AI and ML

Cover photo by Conny Schneider https://unsplash.com/@choys_

ML Introduction

Welcome to my Machine Learning and AI notebook.

🧱 AI and ML Fundamentals

🗃️ Data Collection and Annotation

📚 LLMs

ML Best Practices

Machine learning is a complex and multifaceted activity that requires the combination of a number of success factors in order to work. In order to execute machine learning well, it is important to have a good understanding of the processes and variables that frequently come into play together. Here I document and lay out some of the best practices and ML processes that I have learned and continue to learn during my career.

A personal bugbear of mine is when people refer to machine learning as "an art rather than a science". It is true that machine learning involves random-seeming aspects that could be conflated with magic or wizardry. There are a lot of ways that poorly thought-through or executed machine learning projects can go wrong. However, there are well established protocols and principles that can guide a project towards success and we can execute projects in a risk-averse, incremental way allowing us to fail fast before a large amount of time and energy has been spent on a project.

Key Principles

Garbage In; Garbage Out

Machine learning is all about trying to infer statistical relationships between data. There are a lot of reasons why this might not work well which we will explore in depth. It's always important to remember that if you have bad data or a flawed hypothesis, your model is not going to perform well. Conversely, if your model is performing really well (perhaps "too good to be true" levels of well ) this can be a red flag that something is wrong with your data or your process which leads into...

Professional Pessimism

I love this phrase that I picked up during my career stint as a QA Engineer. If something appears to be too good to be true, it probably is. Always question your results and double check your working. Typically if a machine learning model is achieving high-90% in appropriate performance metrics, it is worth your time to investigate whether something weird is happening. You may have training data in your test set (i.e. your model got hold of the exam answer sheet) or your model may have found a short cut. For example, if all the positive examples of fractured ribs come from x-rays of women and all the negative examples come from x-rays of men then the model may have just learned to separate male and female anatomy rather than what a fractured rib looks like.

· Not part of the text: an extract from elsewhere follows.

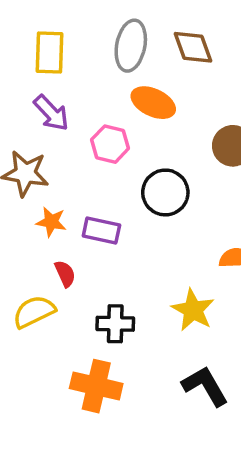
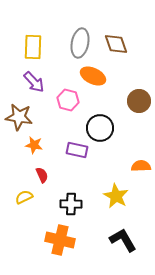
purple rectangle: (101, 230) -> (77, 150), moved
yellow semicircle: (34, 312) -> (24, 197), size x0.7

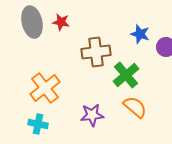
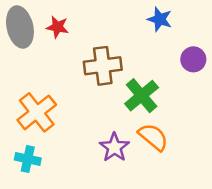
blue star: (140, 34) -> (160, 19), moved
purple star: (92, 115) -> (114, 147), moved, turned -30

Keep it Simple, Stupid (KISS)

As tempting as it might be to want to use the latest and greatest ML models, always start with the simplest approach possible and disqualify these approaches based on sound theoretical rationale or empirical experimentation:

Keep Receipts

Machine Learning is usually an iterative process. As you move through this process it is important to understand where you came from and why at all times and to be able to refer back to earlier results and hypotheses. Furthermore, in a business setting, you will likely be asked questions about how work that you did days or weeks ago compares to your current iteration of thinking. 

Keeping receipts is about using simple tools (good note taking and ticket hygiene) in combination with more specific purpose-built AI and ML tooling to ensure that you can answer these questions at all times.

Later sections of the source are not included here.